** Opening The data block **

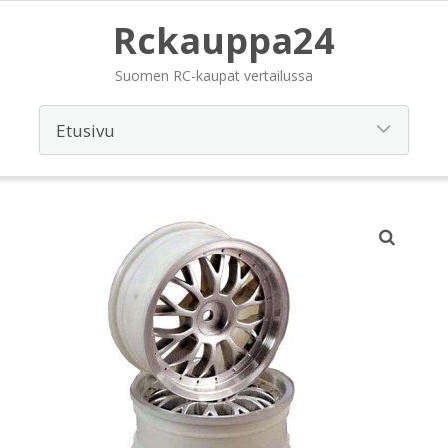
Rckauppa24
Suomen RC-kaupat vertailussa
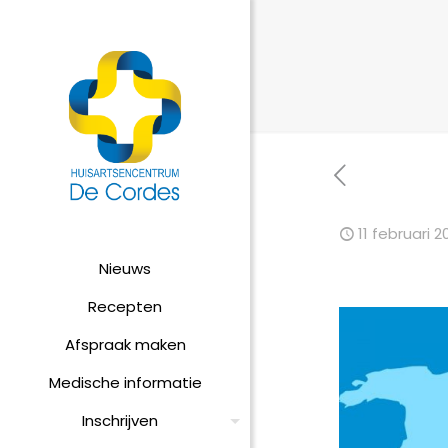
11 februari 2
Nieuws
Recepten
Afspraak maken
Medische informatie
Inschrijven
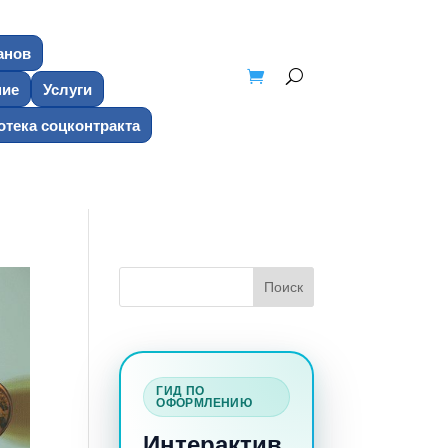
анов
ние
Услуги
тека соцконтракта
ГИД ПО
ОФОРМЛЕНИЮ
Интерактив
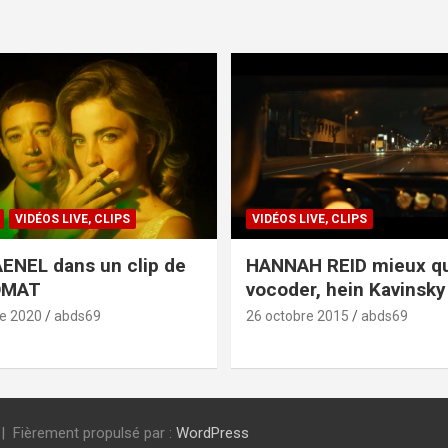
VIDÉOS LIVE, CLIPS
VIDÉOS LIVE, CLIPS
ENEL dans un clip de
HANNAH REID mieux q
OMAT
vocoder, hein Kavinsky 
e 2020
abds69
26 octobre 2015
abds69
Fièrement propulsé par :
WordPress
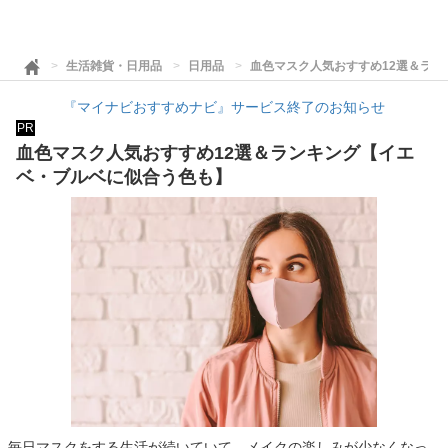
生活雑貨・日用品
日用品
血色マスク人気おすすめ12選＆ラ
『マイナビおすすめナビ』サービス終了のお知らせ
PR
血色マスク人気おすすめ12選＆ランキング【イエ
ベ・ブルベに似合う色も】
毎日マスクをする生活が続いていて、メイクの楽しみが少なくなっ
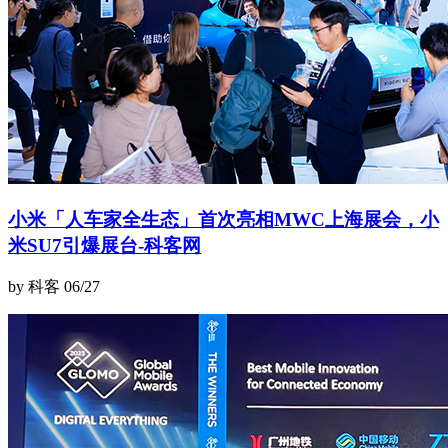
小米「人车家全生态」首次亮相MWC上海展会，小
米SU7引爆展台-科客网
by 科客
06/27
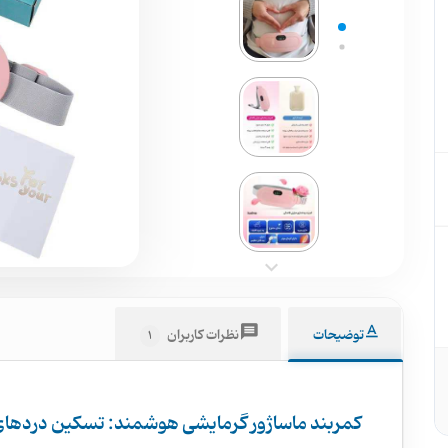
توضیحات
نظرات کاربران
1
کمربند ماساژور گرمایشی هوشمند: تسکین دردهای ش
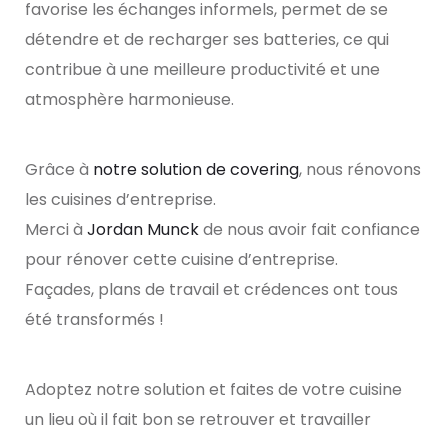
favorise les échanges informels, permet de se
détendre et de recharger ses batteries, ce qui
contribue à une meilleure productivité et une
atmosphère harmonieuse.
Grâce à
notre solution de covering
, nous rénovons
les cuisines d’entreprise.
Merci à
Jordan Munck
de nous avoir fait confiance
pour rénover cette cuisine d’entreprise.
Façades, plans de travail et crédences ont tous
été transformés !
Adoptez notre solution et faites de votre cuisine
un lieu où il fait bon se retrouver et travailler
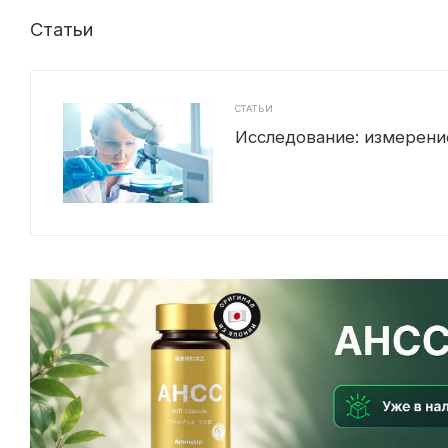
Статьи
СТАТЬИ
Исследование: измерени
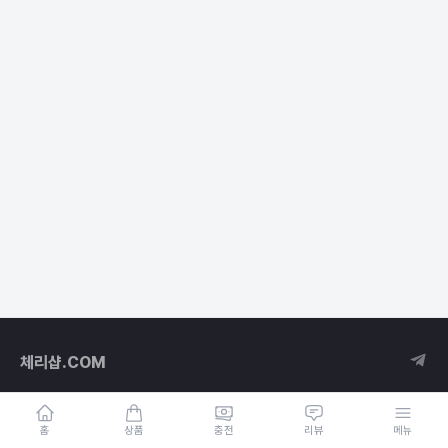
체리샵.COM
홈
상품
충전
리뷰
메뉴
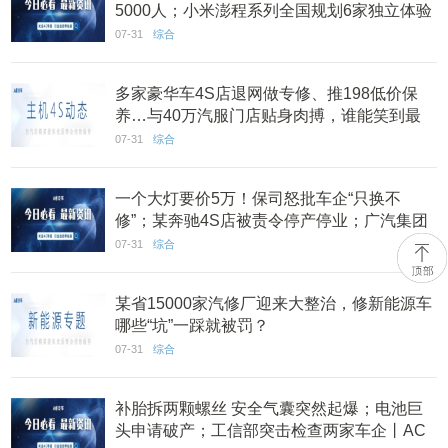
5000人；小米澎程系列全国规划6家独立体验
店丨AC早报
07-31
综合
多家豪华车4S店退网做专修、推198低价保
养…与40万汽服门店贴身肉搏，谁能笑到最
后？
07-31
综合
一个大灯要价5万！保司怒批车企“只换不
修”；某奔驰4S店被责令停产停业；广汽集团
广爱保险经纪获批丨AC早报
07-31
综合
某省15000家汽修厂迎来大整治，修新能源车
哪些“坑”一踩就被罚？
07-31
综合
补胎拆两颗螺丝 安全气囊突然起爆；电池巨
头申请破产；工信部突击检查两家车企丨AC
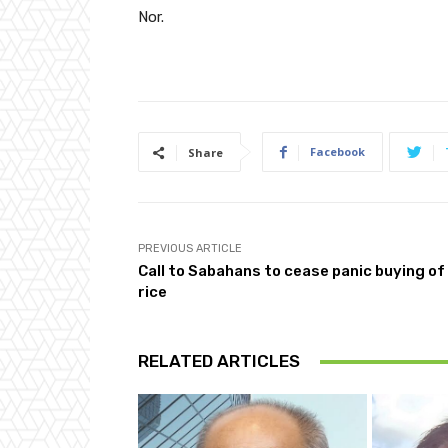
Nor.
Facebook
Share
PREVIOUS ARTICLE
Call to Sabahans to cease panic buying of
rice
RELATED ARTICLES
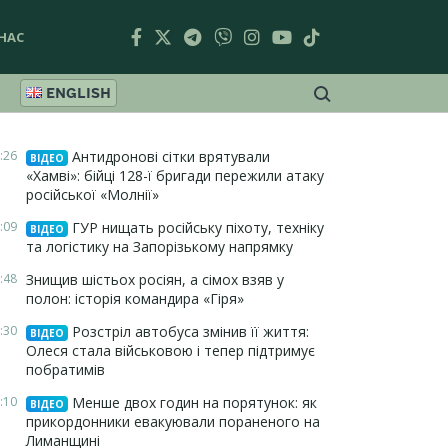
НАС
ENGLISH
:26
Антидронові сітки врятували
ВІДЕО
«Хамві»: бійці 128-ї бригади пережили атаку
російської «Молнії»
:09
ГУР нищать російську піхоту, техніку
ВІДЕО
та логістику на Запорізькому напрямку
:48
Знищив шістьох росіян, а сімох взяв у
полон: історія командира «Гіря»
:30
Розстріл автобуса змінив її життя:
ВІДЕО
Олеся стала військовою і тепер підтримує
побратимів
:10
Менше двох годин на порятунок: як
ВІДЕО
прикордонники евакуювали пораненого на
Лиманщині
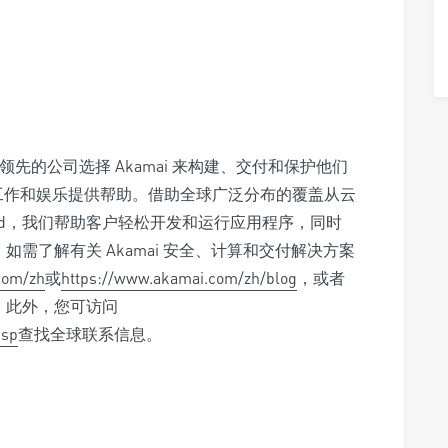
领先的公司选择 Akamai 来构建、交付和保护他们
工作和娱乐提供帮助。借助全球广泛分布的覆盖从云
d Cloud，我们帮助客户轻松开发和运行应用程序，同时
需了解有关 Akamai 安全、计算和交付解决方案
com/zh
或
https://www.akamai.com/zh/blog
，或者
。此外，您可访问
jsp
查找全球联系信息。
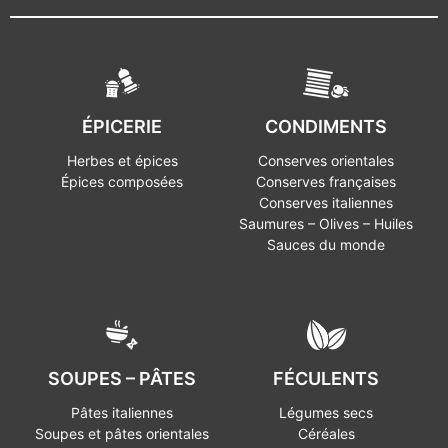
ÉPICERIE
CONDIMENTS
Herbes et épices
Conserves orientales
Épices composées
Conserves françaises
Conserves italiennes
Saumures – Olives – Huiles
Sauces du monde
SOUPES – PÂTES
FÉCULENTS
Pâtes italiennes
Légumes secs
Soupes et pâtes orientales
Céréales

** Closing The data block **

Using the records above, retype everything exactly except the pictures.

» Output below:
Rckauppa24
Suomen RC-kaupat vertailussa
11 februari 2
Nieuws
Recepten
Afspraak maken
Medische informatie
Inschrijven
анов
ние
Услуги
тека соцконтракта
ГИД ПО
ОФОРМЛЕНИЮ
Интерактив
VIDÉOS LIVE, CLIPS
VIDÉOS LIVE, CLIPS
ENEL dans un clip de
HANNAH REID mieux q
OMAT
vocoder, hein Kavinsky 
e 2020
abds69
26 octobre 2015
abds69
Fièrement propulsé par :
WordPress
生活雑貨・日用品
日用品
血色マスク人気おすすめ12選＆ラ
『マイナビおすすめナビ』サービス終了のお知らせ
PR
血色マスク人気おすすめ12選＆ランキング【イエ
ベ・ブルベに似合う色も】
毎日マスクをする生活が続いていて、メイクの楽しみが少なくなっ
小米「人车家全生态」首次亮相MWC上海展会，小
米SU7引爆展台-科客网
by 科客
06/27
توضیحات
نظرات کاربران
1
کمربند ماساژور گرمایشی هوشمند: تسکین دردهای ش
favorise les échanges informels, permet de se
détendre et de recharger ses batteries, ce qui
contribue à une meilleure productivité et une
atmosphère harmonieuse.
Grâce à
notre solution de covering
, nous rénovons
les cuisines d’entreprise.
Merci à
Jordan Munck
de nous avoir fait confiance
pour rénover cette cuisine d’entreprise.
Façades, plans de travail et crédences ont tous
été transformés !
Adoptez notre solution et faites de votre cuisine
un lieu où il fait bon se retrouver et travailler
Статьи
СТАТЬИ
Исследование: измерени
체리샵.COM
홈
상품
충전
리뷰
메뉴
5000人；小米澎程系列全国规划6家独立体验
店丨AC早报
07-31
综合
多家豪华车4S店退网做专修、推198低价保
养…与40万汽服门店贴身肉搏，谁能笑到最
后？
07-31
综合
一个大灯要价5万！保司怒批车企“只换不
修”；某奔驰4S店被责令停产停业；广汽集团
广爱保险经纪获批丨AC早报
07-31
综合
某省15000家汽修厂迎来大整治，修新能源车
哪些“坑”一踩就被罚？
07-31
综合
补胎拆两颗螺丝 安全气囊突然起爆；电池巨
头申请破产；工信部突击检查两家车企丨AC
Nor.
Facebook
Share
PREVIOUS ARTICLE
Call to Sabahans to cease panic buying of
rice
RELATED ARTICLES
НАС
ENGLISH
:26
Антидронові сітки врятували
ВІДЕО
«Хамві»: бійці 128-ї бригади пережили атаку
російської «Молнії»
:09
ГУР нищать російську піхоту, техніку
ВІДЕО
та логістику на Запорізькому напрямку
:48
Знищив шістьох росіян, а сімох взяв у
полон: історія командира «Гіря»
:30
Розстріл автобуса змінив її життя:
ВІДЕО
Олеся стала військовою і тепер підтримує
побратимів
:10
Менше двох годин на порятунок: як
ВІДЕО
прикордонники евакуювали пораненого на
Лиманщині
领先的公司选择 Akamai 来构建、交付和保护他们
工作和娱乐提供帮助。借助全球广泛分布的覆盖从云
d Cloud，我们帮助客户轻松开发和运行应用程序，同时
需了解有关 Akamai 安全、计算和交付解决方案
com/zh
或
https://www.akamai.com/zh/blog
，或者
。此外，您可访问
jsp
查找全球联系信息。
ÉPICERIE
CONDIMENTS
Herbes et épices
Conserves orientales
Épices composées
Conserves françaises
Conserves italiennes
Saumures – Olives – Huiles
Sauces du monde
SOUPES – PÂTES
FÉCULENTS
Pâtes italiennes
Légumes secs
Soupes et pâtes orientales
Céréales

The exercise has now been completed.